Kevin Rowland chronology
| The Wanderer (1988) | My Beauty (1999) |  |

= My Beauty =

My Beauty is a solo album by Kevin Rowland, lead singer of Dexys Midnight Runners. It was first released in 1999, eleven years after his solo debut The Wanderer. In the interim, he had experienced problems with drug addiction. My Beauty is an album of cover songs, although Rowland rewrote several of the lyrics to reflect his battles against substance abuse. The album is notorious for its cover, which shows Rowland in drag and make-up, an image which Rowland also used during contemporaneous appearances at the Glastonbury and Reading festivals. During his appearance at Reading, he was pelted with bottles thrown by the audience.

The album was intended to have 12 tracks, and the promo CD distributed (to radio/press) before the official album had all twelve. However, the song "Thunder Road" (written by Bruce Springsteen) was pulled from the album at the last minute because Springsteen had not approved the lyrical changes made by Rowland. It is reinstated on the 2020 release.

The album was released on Creation Records, on the initiative of label boss Alan McGee, who was a fan of Rowland's work. Upon release, the CD-only album received mixed reviews. It has been reported that the album was one of Creation's lowest-selling albums, shifting only 700 copies in the UK, but the album actually sold over 20,000 worldwide. McGee referred to it as "My final, glorious failure at Creation…the one I'm most proud of."

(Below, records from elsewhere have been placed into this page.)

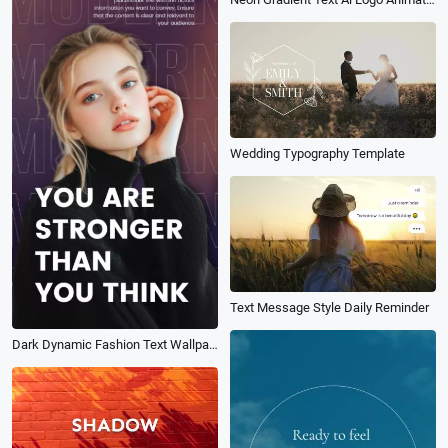
Wedding Typography Template
Text Message Style Daily Reminder
Dark Dynamic Fashion Text Wallpaper Motivation Quote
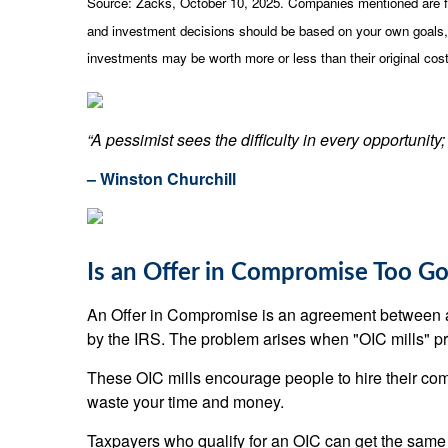
Source: Zacks, October 10, 2025. Companies mentioned are for i
and investment decisions should be based on your own goals, t
investments may be worth more or less than their original co
“A pessimist sees the difficulty in every opportunity; 
– Winston Churchill
Is an Offer in Compromise Too Go
An Offer in Compromise is an agreement between a ta
by the IRS. The problem arises when "OIC mills" pr
These OIC mills encourage people to hire their comp
waste your time and money.
Taxpayers who qualify for an OIC can get the same d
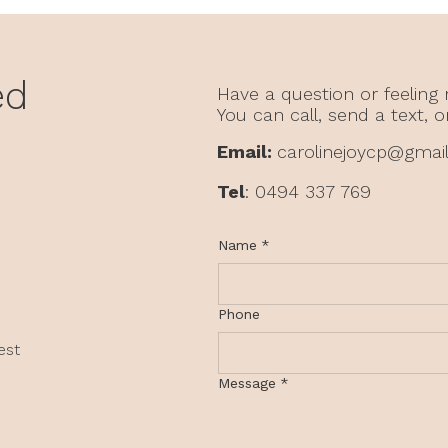
What Didn't Happen Still
Why
Shapes You
From
in C
ed
Have a question or feeling
You can call, send a text, o
Email:
carolinejoycp@gmai
Tel
: 0494 337 769
Name
*
Phone
est
Message
*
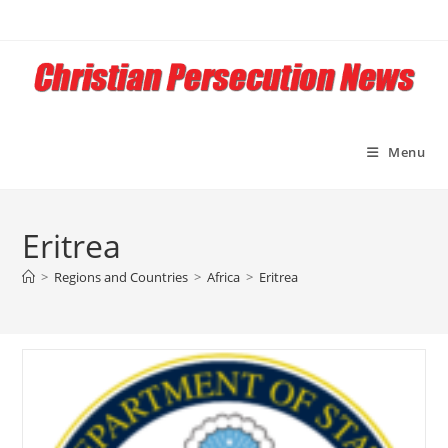
Skip
to
content
Menu
Eritrea
>
Regions and Countries
>
Africa
>
Eritrea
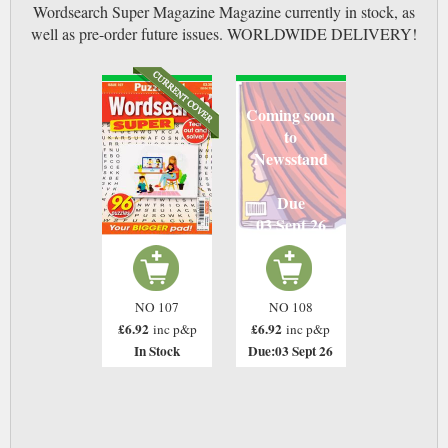
Wordsearch Super Magazine Magazine currently in stock, as
well as pre-order future issues. WORLDWIDE DELIVERY!
Coming soon
to
Newsstand
Due
03 Sept 26
NO 107
NO 108
£6.92
£6.92
inc p&p
inc p&p
In Stock
Due:03 Sept 26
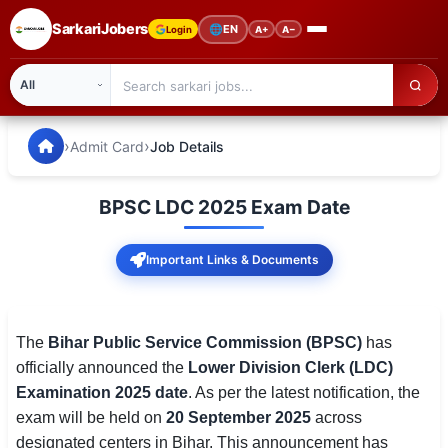
SarkariJobers
🌐
EN
Login
A+
A−
SarkariJobers — Latest Government Jobs, Results & Notifi
🏠 Home
›
›
Admit Card
Job Details
Latest Jobs
BPSC LDC 2025 Exam Date
Results
Important Links & Documents
Admit Card
Answer Key
The
Bihar Public Service Commission (BPSC)
has
Admission
officially announced the
Lower Division Clerk (LDC)
Examination 2025 date
. As per the latest notification, the
Syllabus
exam will be held on
20 September 2025
across
📌 IMPORTANT EXAMS
designated centers in Bihar. This announcement has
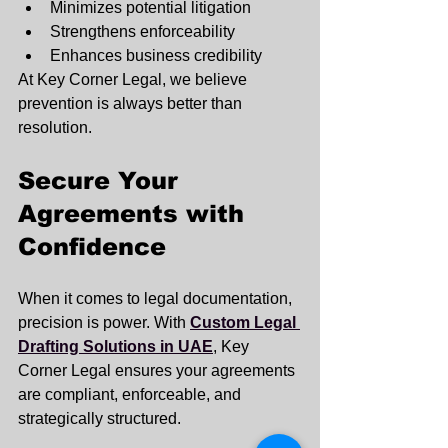
Minimizes potential litigation
Strengthens enforceability
Enhances business credibility
At Key Corner Legal, we believe 
prevention is always better than 
resolution.
Secure Your 
Agreements with 
Confidence
When it comes to legal documentation, 
precision is power. With 
Custom Legal 
Drafting Solutions in UAE
, Key 
Corner Legal ensures your agreements 
are compliant, enforceable, and 
strategically structured.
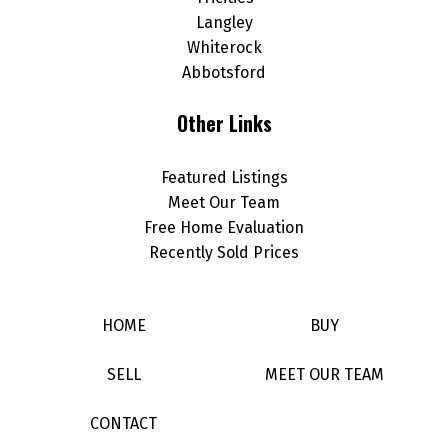
Langley
Whiterock
Abbotsford
Other Links
Featured Listings
Meet Our Team
Free Home Evaluation
Recently Sold Prices
HOME
BUY
SELL
MEET OUR TEAM
CONTACT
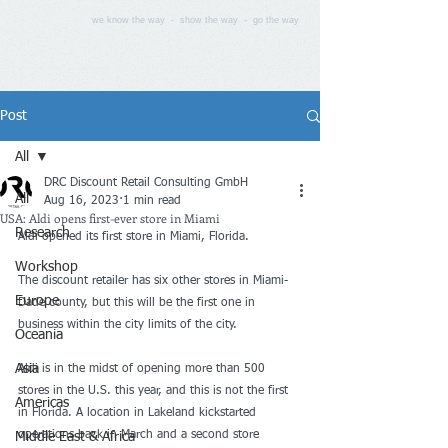
we know the way - show the way - go the way
Post
All
DRC Discount Retail Consulting GmbH
All
Aug 16, 2023
1 min read
USA: Aldi opens first-ever store in Miami
Research
Aldi open
ed its 
first store
 in Miami, Florida.
Workshop
The discount retailer has six other stores in Miami-
Europe
Dade county, but this will be the first one in 
business within the city limits of the city.
Oceania
Asia
Aldi is in the midst of 
opening more than 500 
stores
 in th
e U.S. this year, and this is not the first 
Americas
in Florida. A location in Lakeland kickstarted 
operations back in March and a second store 
Middle East & Africa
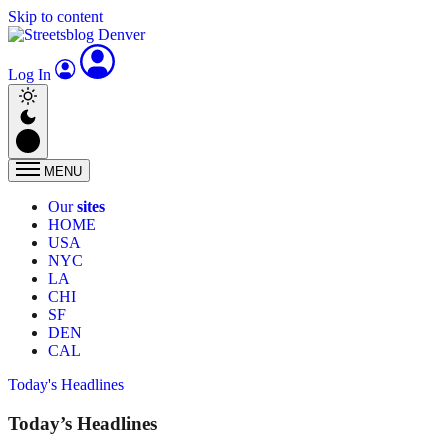
Skip to content
Log In
MENU
Our
sites
HOME
USA
NYC
LA
CHI
SF
DEN
CAL
Today's Headlines
Today’s Headlines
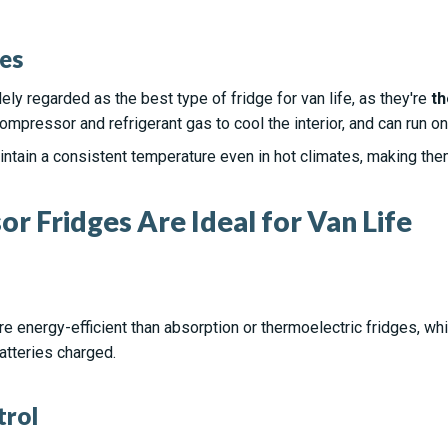
es
y regarded as the best type of fridge for van life, as they're
th
ompressor and refrigerant gas to cool the interior, and can run on
ain a consistent temperature even in hot climates, making them i
 Fridges Are Ideal for Van Life
 energy-efficient than absorption or thermoelectric fridges, w
tteries charged.
trol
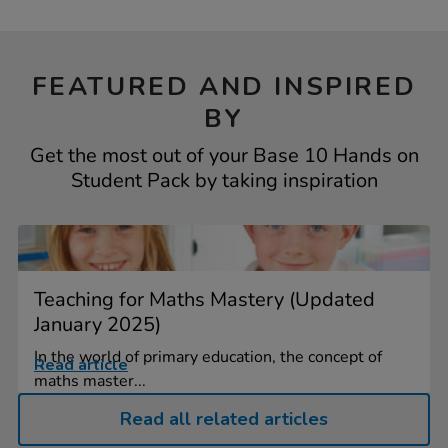
FEATURED AND INSPIRED
BY
Get the most out of your Base 10 Hands on
Student Pack by taking inspiration
Teaching for Maths Mastery (Updated
January 2025)
In the world of primary education, the concept of
Read article
maths master...
Read all related articles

In September 2020, Cherry Red Records re-issued the album, which finally became a UK chart hit, peaking at number 73 in the albums chart.

Professional ratings
Review scores
| Source | Rating |
| Allmusic | Star |
| NME | Star |

==Track listing==
1. "Greatest Love of All" (Linda Creed, Michael Masser)
2. "Rag Doll" (Bob Crewe, Bob Gaudio)
3. "Concrete and Clay" (Tommy Moeller, Gregg Parker)
4. "Daydream Believer" (John Stewart)
5. "This Guy's in Love with You" (Burt Bacharach, Hal David)
6. "The Long and Winding Road" (Lennon–McCartney)
7. "It's Getting Better" (Barry Mann, Cynthia Weil)
8. "I Can't Tell the Bottom from the Top" (Guy Fletcher, Doug Flett)
9. "Labelled with Love (I'll Stay With My Dreams)" (Chris Difford, Glenn Tilbrook)
10. "Reflections of My Life" (Junior Campbell, Thomas McAleese)
11. "You'll Never Walk Alone" (Oscar Hammerstein, Richard Rodgers)

2020 Remastered Edition

The remastered edition (CD and vinyl) reinstates "Thunder Road" as Track 11, and adds instrumental versions of "Concrete and Clay" and "I Can't Tell the Bottom from the Top" as Bonus Tracks (13 and 14). A new video, for the track "Rag Doll" was also produced featuring Rowland's grandson, Roo, to accompany the re-release.